* [Task requirements] From the listing below, copy each line where "that" occurs.

* [Material provided]
Content starts

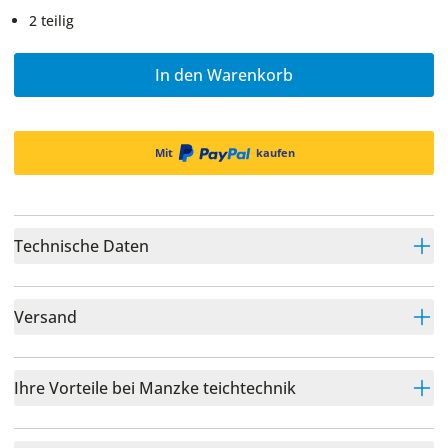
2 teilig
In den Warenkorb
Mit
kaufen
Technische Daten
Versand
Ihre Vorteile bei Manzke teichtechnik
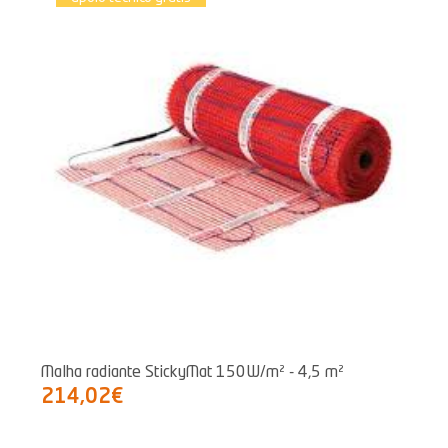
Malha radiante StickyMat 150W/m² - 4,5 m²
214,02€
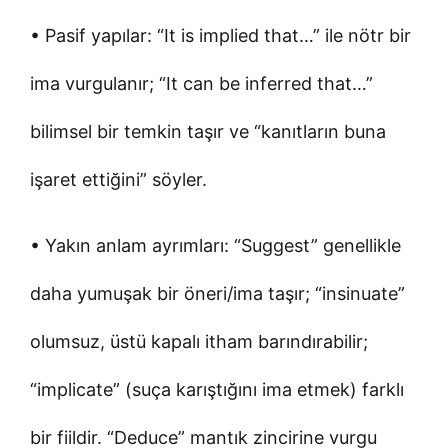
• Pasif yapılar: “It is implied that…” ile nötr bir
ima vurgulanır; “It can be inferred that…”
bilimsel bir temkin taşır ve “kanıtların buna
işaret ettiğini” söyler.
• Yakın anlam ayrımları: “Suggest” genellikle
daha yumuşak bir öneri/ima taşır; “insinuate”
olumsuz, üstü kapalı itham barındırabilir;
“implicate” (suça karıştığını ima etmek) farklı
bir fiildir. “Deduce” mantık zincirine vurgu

Content ends
Content starts

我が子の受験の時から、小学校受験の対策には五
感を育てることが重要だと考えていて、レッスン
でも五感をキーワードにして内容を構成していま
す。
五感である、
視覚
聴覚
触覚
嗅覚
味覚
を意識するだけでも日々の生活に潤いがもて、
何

Content ends
Content starts

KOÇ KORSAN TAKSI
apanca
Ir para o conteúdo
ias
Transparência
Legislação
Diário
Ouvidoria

Content ends

* [Answer to this problem]
• Pasif yapılar: “It is implied that…” ile nötr bir
ima vurgulanır; “It can be inferred that…”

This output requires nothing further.